Laurie Fenwood, coordinator of the ivory-billed woodpecker project at the agency's office in Atlanta, Georgia, says that recovery plans are needed to collect the best scientific knowledge on species — even if it's not clear whether they have already gone extinct.

Rohrbaugh and others have continued to publish57 on the likelihood of the woodpecker's existence. One study concluded that if there was just one surviving ivory-billed woodpecker in the area of Arkansas searched, the team had a 12% chance of finding it. The FWS recovery plan is meant to consider such estimates.

Along the way there have been plenty of false hopes. Last spring, avian ecologist Jeff Hoover was trying to verify a photo said to be of an ivory-billed woodpecker in the Cache River State Natural Area in southern Illinois. But as Hoover, of the Illinois Natural History Survey in Champaign, was studying the photo, the person responsible for it confessed that the photo was faked.

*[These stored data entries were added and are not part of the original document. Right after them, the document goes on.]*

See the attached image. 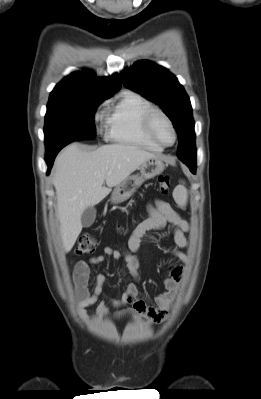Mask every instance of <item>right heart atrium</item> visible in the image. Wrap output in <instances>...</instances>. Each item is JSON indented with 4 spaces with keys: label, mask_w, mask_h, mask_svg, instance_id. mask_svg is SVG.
Returning <instances> with one entry per match:
<instances>
[{
    "label": "right heart atrium",
    "mask_w": 261,
    "mask_h": 399,
    "mask_svg": "<svg viewBox=\"0 0 261 399\" xmlns=\"http://www.w3.org/2000/svg\"><path fill=\"white\" fill-rule=\"evenodd\" d=\"M102 117V111H98L97 113H96V115H95V119L96 120H98V119H100Z\"/></svg>",
    "instance_id": "right-heart-atrium-1"
}]
</instances>
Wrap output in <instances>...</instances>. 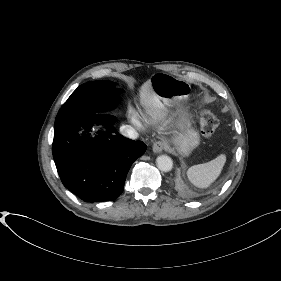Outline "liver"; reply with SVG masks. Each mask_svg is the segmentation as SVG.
<instances>
[{
    "label": "liver",
    "mask_w": 281,
    "mask_h": 281,
    "mask_svg": "<svg viewBox=\"0 0 281 281\" xmlns=\"http://www.w3.org/2000/svg\"><path fill=\"white\" fill-rule=\"evenodd\" d=\"M140 102L151 111L160 108V99L154 93L150 81L145 82L140 88Z\"/></svg>",
    "instance_id": "liver-1"
}]
</instances>
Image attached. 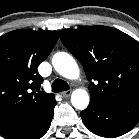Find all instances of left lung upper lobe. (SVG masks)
<instances>
[{
	"instance_id": "left-lung-upper-lobe-1",
	"label": "left lung upper lobe",
	"mask_w": 139,
	"mask_h": 139,
	"mask_svg": "<svg viewBox=\"0 0 139 139\" xmlns=\"http://www.w3.org/2000/svg\"><path fill=\"white\" fill-rule=\"evenodd\" d=\"M65 47L82 64L91 102L114 105L139 99V43L112 27L59 31Z\"/></svg>"
}]
</instances>
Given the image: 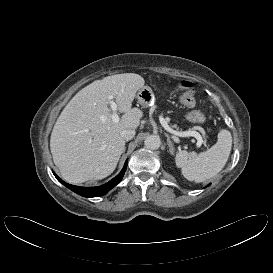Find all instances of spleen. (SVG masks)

Steve Sheridan, a graphic artist in Lexington, Kentucky, says that he did see an ivory-billed woodpecker in the region, and created the photo to encourage conservation of the area.

"I told him the effect could be the exact opposite, setting back restoration for years," says Hoover.

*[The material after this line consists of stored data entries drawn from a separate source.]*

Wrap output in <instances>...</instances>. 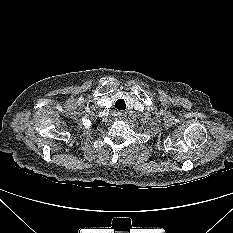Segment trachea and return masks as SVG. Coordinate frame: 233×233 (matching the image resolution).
<instances>
[{"instance_id": "obj_1", "label": "trachea", "mask_w": 233, "mask_h": 233, "mask_svg": "<svg viewBox=\"0 0 233 233\" xmlns=\"http://www.w3.org/2000/svg\"><path fill=\"white\" fill-rule=\"evenodd\" d=\"M115 108L118 109V110H125L126 109V104H125L124 99H118L115 102Z\"/></svg>"}]
</instances>
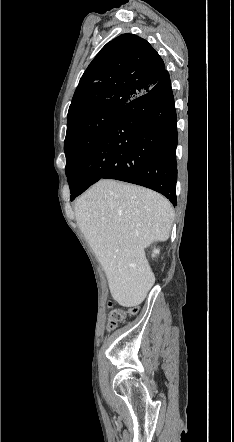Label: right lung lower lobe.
I'll list each match as a JSON object with an SVG mask.
<instances>
[{
  "instance_id": "98d812e1",
  "label": "right lung lower lobe",
  "mask_w": 234,
  "mask_h": 442,
  "mask_svg": "<svg viewBox=\"0 0 234 442\" xmlns=\"http://www.w3.org/2000/svg\"><path fill=\"white\" fill-rule=\"evenodd\" d=\"M177 116L166 71L146 93L120 108L70 176L71 200L101 178L141 185L176 205Z\"/></svg>"
}]
</instances>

Other sighting reports continue to meet with scepticism from experts. Last December, an Indiana physician named Gary Erdy told Illinois officials he had a new photograph of an ivory-billed woodpecker from the same area. They later revoked his search permit.

Meanwhile, experts are dealing with protests by Daniel Rainsong, a landscaper based in Ames, Iowa, who says he recently photographed an ivory-billed woodpecker near the Sabine River in east Texas. Rainsong filed a formal complaint earlier this month alleging ethical and financial misconduct, because biologists he approached would not come with him to the Sabine region to confirm the sighting so that he could collect a $50,000 reward.

Rohrbaugh says the Cornell team will release an analysis of Rainsong's photo in about a week.